# Prompt:
Extract the line that contains "ez en savoir plus n’hésitez pas à" and every line after it through the end of the records below, exactly as written, leaving out any pictures.

# Saved entries:
________________________
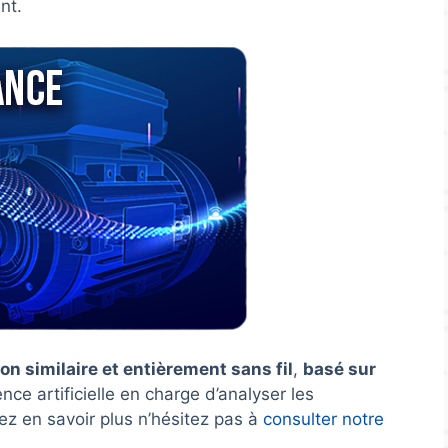
nt.
ion similaire et entièrement sans fil
,
basé sur
ence artificielle en charge d’analyser les
ez en savoir plus n’hésitez pas à
consulter notre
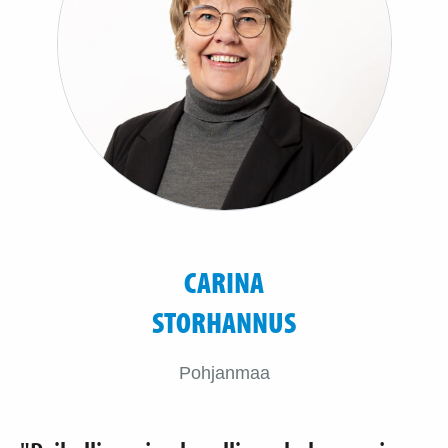
CARINA
STORHANNUS
Pohjanmaa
________________________
# Your solution:
ez en savoir plus n’hésitez pas à
consulter notre
CARINA
STORHANNUS
Pohjanmaa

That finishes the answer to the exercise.